Prompt: Exact repetition of a range: find the line containing "2015, obtenu suite" and the line containing "langsung bagaimana Bapak Yusuf dari Aceh" in the material below, then repeat both and all lines between them, leaving pictures out.

Segment Open

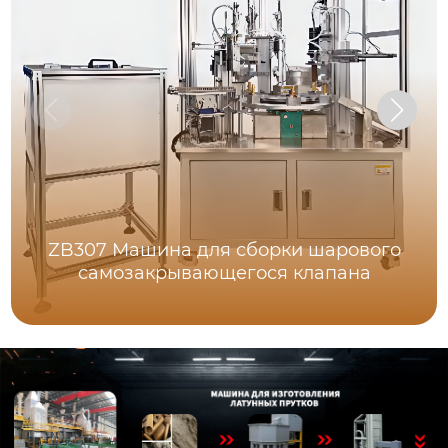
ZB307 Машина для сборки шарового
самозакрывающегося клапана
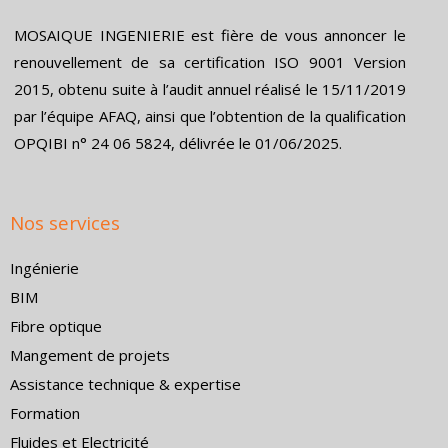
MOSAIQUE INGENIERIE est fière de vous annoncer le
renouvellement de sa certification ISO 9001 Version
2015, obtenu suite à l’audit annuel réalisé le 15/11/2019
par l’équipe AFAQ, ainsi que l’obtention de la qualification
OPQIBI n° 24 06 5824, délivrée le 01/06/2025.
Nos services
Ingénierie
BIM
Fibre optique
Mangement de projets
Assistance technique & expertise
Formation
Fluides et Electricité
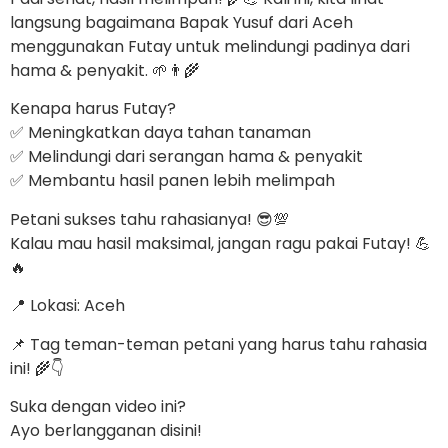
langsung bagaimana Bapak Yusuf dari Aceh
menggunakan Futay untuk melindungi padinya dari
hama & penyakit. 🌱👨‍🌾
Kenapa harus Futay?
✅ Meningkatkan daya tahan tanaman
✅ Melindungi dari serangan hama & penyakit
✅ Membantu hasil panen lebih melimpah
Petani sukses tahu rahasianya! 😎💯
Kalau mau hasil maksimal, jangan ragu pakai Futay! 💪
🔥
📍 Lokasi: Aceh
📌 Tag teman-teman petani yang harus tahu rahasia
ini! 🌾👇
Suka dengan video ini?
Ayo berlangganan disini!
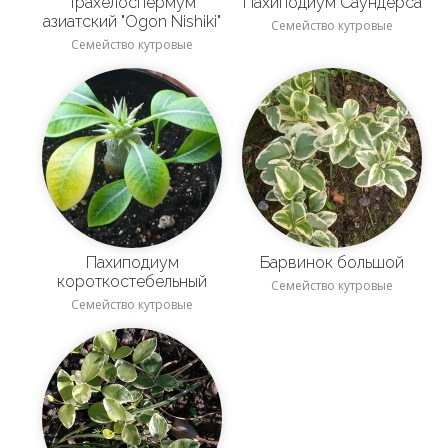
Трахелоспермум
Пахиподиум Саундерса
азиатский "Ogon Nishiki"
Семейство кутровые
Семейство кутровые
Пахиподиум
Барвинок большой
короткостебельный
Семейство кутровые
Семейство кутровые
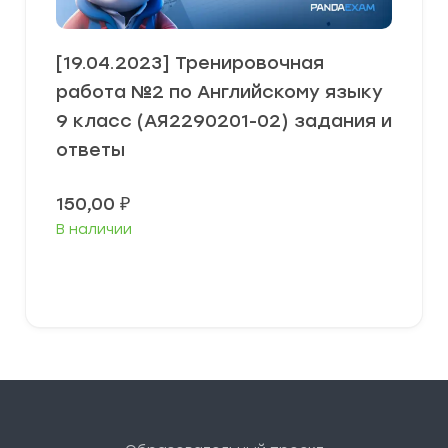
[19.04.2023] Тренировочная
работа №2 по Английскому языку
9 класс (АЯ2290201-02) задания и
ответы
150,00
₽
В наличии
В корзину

Segment Closed
Segment Open

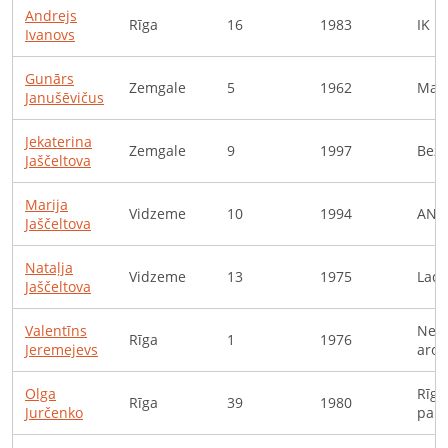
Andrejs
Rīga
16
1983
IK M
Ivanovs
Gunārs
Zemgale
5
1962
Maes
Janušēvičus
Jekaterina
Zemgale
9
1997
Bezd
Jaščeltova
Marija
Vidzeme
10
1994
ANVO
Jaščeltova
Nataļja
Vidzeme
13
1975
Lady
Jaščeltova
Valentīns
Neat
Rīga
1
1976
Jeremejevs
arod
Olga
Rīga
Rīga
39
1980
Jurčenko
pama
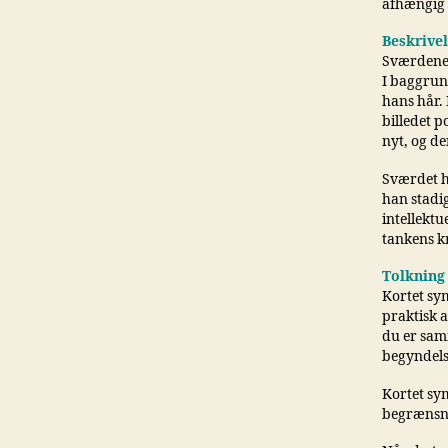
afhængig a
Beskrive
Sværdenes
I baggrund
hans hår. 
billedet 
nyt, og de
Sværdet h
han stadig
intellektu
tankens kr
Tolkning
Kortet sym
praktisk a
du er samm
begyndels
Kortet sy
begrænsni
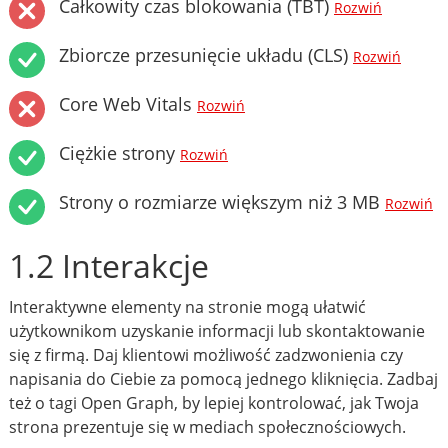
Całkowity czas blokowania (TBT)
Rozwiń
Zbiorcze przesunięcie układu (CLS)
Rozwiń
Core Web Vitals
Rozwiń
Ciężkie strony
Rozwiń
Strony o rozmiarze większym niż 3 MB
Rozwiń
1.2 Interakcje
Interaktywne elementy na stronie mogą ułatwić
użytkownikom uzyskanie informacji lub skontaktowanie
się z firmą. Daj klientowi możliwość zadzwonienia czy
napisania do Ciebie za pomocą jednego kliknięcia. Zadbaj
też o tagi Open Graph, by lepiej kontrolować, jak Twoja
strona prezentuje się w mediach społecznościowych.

Segment Closed

Finished exercise:
2015, obtenu suite à l’audit annuel réalisé le 15/11/2019
par l’équipe AFAQ, ainsi que l’obtention de la qualification
OPQIBI n° 24 06 5824, délivrée le 01/06/2025.
Nos services
Ingénierie
BIM
Fibre optique
Mangement de projets
Assistance technique & expertise
Formation
Fluides et Electricité
langsung bagaimana Bapak Yusuf dari Aceh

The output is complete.